Re: Implicit keep-alive after reintegrate merge

From: Paul Burba <ptburba_at_gmail.com>
Date: Wed, 11 Jan 2012 14:57:09 -0500

On Wed, Jan 11, 2012 at 7:43 AM, Julian Foad <julianfoad_at_btopenworld.com> wrote:
> Hi Paul.  Thanks for your thoughts.
> Paul Burba wrote:
>> Julian Foad wrote:
>>>  We can say for sure that when we reintegrated B to A (in A:40), that
>>> will have added new mergeinfo on A describing merges from B.  However,
>>> if change A:40 had instead been a different merge into A, let's say
>>> from C, it is still possible that merge might have brought along some
>>> new mergeinfo describing merges from B, because of the way mergeinfo
>>> is propagated from branch to branch.  Therefore, if we find that
>>> change A:40 adds new mergeinfo about merges from B, we cannot simply
>>> say that A:40 describes a reintegrate merge from B.
>> Absolutely!  There's also the similar case where 'B' is reintegrated
>> to 'A', additional edits are made to 'A', and then the whole thing is
>> committed as r40. Now r40 represents both the reintegrate change and
>> unrelated edits -- but of course the smallest unit mergetracking works
>> with is a revision, so how does it classify r40?
> Actually, I don't think we need to be concerned about the "mixture of merges and new changes" scenario, and here's why.  As we know, merging is not a deterministic operation, and requires user input in general [1].  When the user does a merge and commits the resulting working copy, the result is tracked as a merge.  There's no conceptual way Subversion could distinguish the two kinds of change without the user telling it.  The way to tell Subversion about two separate changes is by putting them in two separate revisions [2].

Hi Julian,

I agree that users making changes in addition to a merge in a single
commit are asking for problems. But the underlying problem of
detection doesn't seem any different from what you described as:

"However, if change A:40 had instead been a different merge into A,
let's say from C, it is still possible that merge might have brought
along some new mergeinfo describing merges from B, because of the way
mergeinfo is propagated from branch to branch. Therefore, if we find
that change A:40 adds new mergeinfo about merges from B, we cannot
simply say that A:40 describes a reintegrate merge from B. We need to
look more closely. That's what I'm currently working on."

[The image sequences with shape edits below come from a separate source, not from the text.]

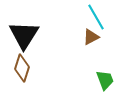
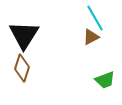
cyan line: moved 1 px left, 1 px down
green trapezoid: rotated 90 degrees clockwise
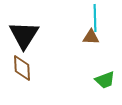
cyan line: rotated 28 degrees clockwise
brown triangle: rotated 30 degrees clockwise
brown diamond: rotated 20 degrees counterclockwise
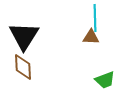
black triangle: moved 1 px down
brown diamond: moved 1 px right, 1 px up
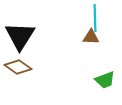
black triangle: moved 4 px left
brown diamond: moved 5 px left; rotated 52 degrees counterclockwise
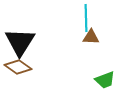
cyan line: moved 9 px left
black triangle: moved 6 px down
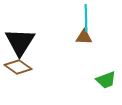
brown triangle: moved 7 px left
green trapezoid: moved 1 px right
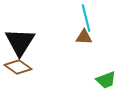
cyan line: rotated 12 degrees counterclockwise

Maybe I need to wait to see what your current work yields before
commenting much more :-) Nah, more comments below...

> So, "Don't commit new changes with a merge" is a rule we have to embrace if we want to make progress in defining more useful merge behaviour.  Or rather the rule is a bit softer: "You shouldn't commit new changes with a merge, because Subversion won't track the new changes separately but will assume they are part of the merge conflict resolution."
> In fact the only cases in which Subversion's behaviour will actually be affected by this rule are multi-path or cyclic merges, that is the cases where we want to avoid merging a change to a branch that already has "it".
> The only form of cyclic merge we've supported up till now has been the reintegrate merge, and that is a special case because it is limited to cases where it doesn't need to track individual changes, it simply compares at the entire states of the two branches.  The effect is that it doesn't matter whether the user included new changes along with any merges into the source (child) branch.
> In a multi-path merge, such as the third step of A->B, A->C, B->C, we don't yet support automatically skipping any changes coming via B that have already been merged directly from A to C.  Subversion will still try to merge that whole change from B to C, and the already-merged part of it will conflict (logically if not physically).  The user's options are to avoid merging that specific revision from B to C (perhaps by record-only merging it), or to  deal with that conflict.  If a new change had been committed along with that A->B merge, neither option successfully merges that new change to C.
> So the reintegrate merge doesn't care if you have mixed a merge with a new change, and for the multi-path scenario the user already needs to keep merges separate from new changes.
> Now, what about the case I'm addressing?  That is, the sync merge into a branch that has already been reintegrated.  If the user wants to carry on using the branch in this way, up till now it has been the user's responsibility to tell Subversion to ignore the reintegrate merge commit, by the record-only merge known as the "keep-alive dance".  If there had been a new change mixed up with that reintegration, the user would be telling Subversion to ignore it.  So here again we already had the rule that you have to keep new changes separate.
> [1] Of course we have automatic text merge tools which give the user a good guess at a likely
> answer, which often turns out to need no further editing in simple
> cases.
> [2] I don't believe it would be productive to invent a mechanism for
> recording two separate changes within one revision, and if we did the
> user would still have to tell Subversion about them.
>>>  We need to look more closely.  That's what I'm currently working on.
>> This runs up against issue #2897 'Reflective merges are faulty'.  You
>> seem to be acknowledging this with your comments in the patch itself:
>>   "Note that with all these improvements, the result might approach a more
>>   flexible merge system in which any reflected or cyclic changes are skipped,
>>   *BUT WOULD NOT COPE* (emphasis mine) with the case where a revision
>>   in the source branch contains a mixture of changes merged from the target
>>   branch and other changes."
>> But if we can't cope with that case how can we do anything that's an
>> improvement over what we do today (i.e. just merge r40)?  We can't
>> skip r40 based on mergeinfo alone because there might be other
>> legitimate changes.
> There are two potential kinds of "other" changes.  New changes mixed in with the merge are against the rules, as explained above. Other merges mixed in with that merge are, I think, legitimate.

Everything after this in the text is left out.